Department of Civil and Environmental Engineering, Case Western Reserve University, Cleveland, Ohio 44106, United States.
Environ Sci Technol. 2022 Sep 6;56(17):12755-12764. doi: 10.1021/acs.est.2c01764. Epub 2022 Aug 16.
Machine learning (ML) is viewed as a promising tool for the prediction of aerobic biodegradation, one of the most important elimination pathways of organic chemicals from the environment. However, available models only have small datasets (<3200 records), make binary classification predictions, evaluate ready biodegradability, and do not incorporate experimental conditions (e.g., system setup and reaction time). This study addressed all these limitations by first compiling a large database of 12,750 records, considering both ready and inherent biodegradation under different conditions, and then developing regression and classification models using different chemical representations and ML algorithms. The best regression model ( = 0.54 and root mean square error of 0.25) and classification model (the prediction accuracy from 85.1%) achieved very good performance. The model interpretation indicated that the models correctly captured the effects of chemical substructures, following the order of C═O > O═C-O > OH > CH > halogen > branching > N > 6-member ring. The consideration of chemical speciation based on p and α notations did not affect the regression model performance but significantly improved the classification model performance (the accuracy increased to 87.6%). The models also showed large applicability domains and provided reasonable predictions for more than 98% of over 850,000 environmentally relevant chemicals in the Distributed Structure-Searchable Toxicity database. These robust, trustable models were finally made widely accessible through two free online predictors with graphical user interface.

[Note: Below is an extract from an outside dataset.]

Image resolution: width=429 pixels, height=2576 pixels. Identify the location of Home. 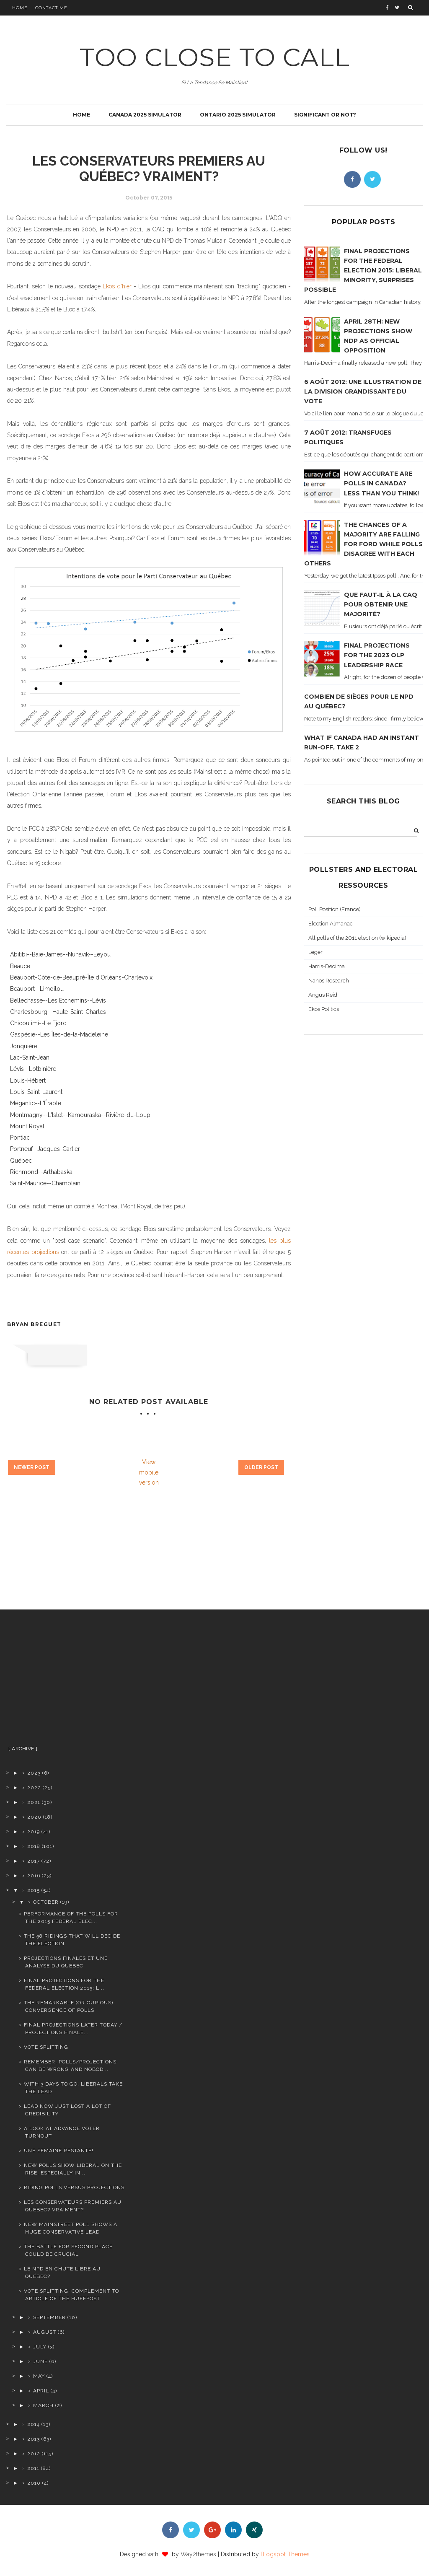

机器学习(ML)被视为预测有机化学品在环境中好氧生物降解的一种很有前途的工具,好氧生物降解是有机化学物质最重要的消除途径之一。然而,现有的模型仅具有较小的数据集(<3200 条记录),进行二进制分类预测,评估易生物降解性,并且不包含实验条件(例如,系统设置和反应时间)。本研究通过首先编译一个包含 12750 条记录的大型数据库来解决所有这些限制,该数据库考虑了不同条件下的易生物降解和固有生物降解,然后使用不同的化学表示法和 ML 算法开发回归和分类模型。最佳回归模型(=0.54,均方根误差为 0.25)和分类模型(预测准确率为 85.1%)的性能非常出色。模型解释表明,这些模型正确地捕捉到了化学亚结构的影响,其顺序为 C=O>O=C-O>OH>CH>卤素>支链> N>6 元环。基于 p 和 α 符号的化学形态考虑并没有影响回归模型的性能,但却显著提高了分类模型的性能(准确性提高到 87.6%)。这些模型还显示出较大的适用域,并对分布结构可搜索毒性数据库中超过 850000 种与环境相关的化学物质中的 98%以上提供了合理的预测。这些稳健、可信的模型最终通过两个带有图形用户界面的免费在线预测器广泛可用。